DATA UNDER STUDY section start
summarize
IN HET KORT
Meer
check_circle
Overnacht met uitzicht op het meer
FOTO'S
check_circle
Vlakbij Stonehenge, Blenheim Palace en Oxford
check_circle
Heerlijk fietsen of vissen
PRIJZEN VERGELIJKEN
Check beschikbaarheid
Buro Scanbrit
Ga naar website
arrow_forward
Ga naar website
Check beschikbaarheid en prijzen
DATA UNDER STUDY section end
DATA UNDER STUDY section start
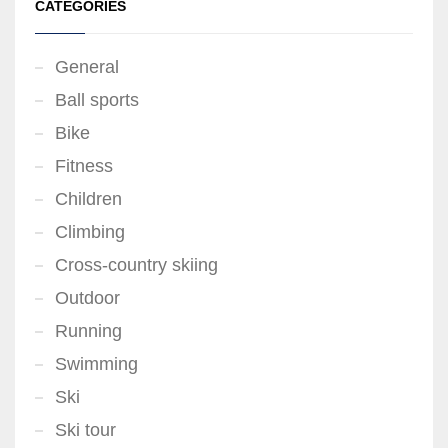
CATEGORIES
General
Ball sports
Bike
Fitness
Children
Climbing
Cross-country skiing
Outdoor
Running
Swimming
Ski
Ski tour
DATA UNDER STUDY section end
## WHAT IS REQUIRED
Every line from the line containing "Vlakbij Stonehenge, Blenheim Palace en Oxford" through the line containing "Check beschikbaarheid en prijzen" in the records above must be retyped exactly. Leave out the rest.

## EXPECTED OUTPUT
Vlakbij Stonehenge, Blenheim Palace en Oxford
check_circle
Heerlijk fietsen of vissen
PRIJZEN VERGELIJKEN
Check beschikbaarheid
Buro Scanbrit
Ga naar website
arrow_forward
Ga naar website
Check beschikbaarheid en prijzen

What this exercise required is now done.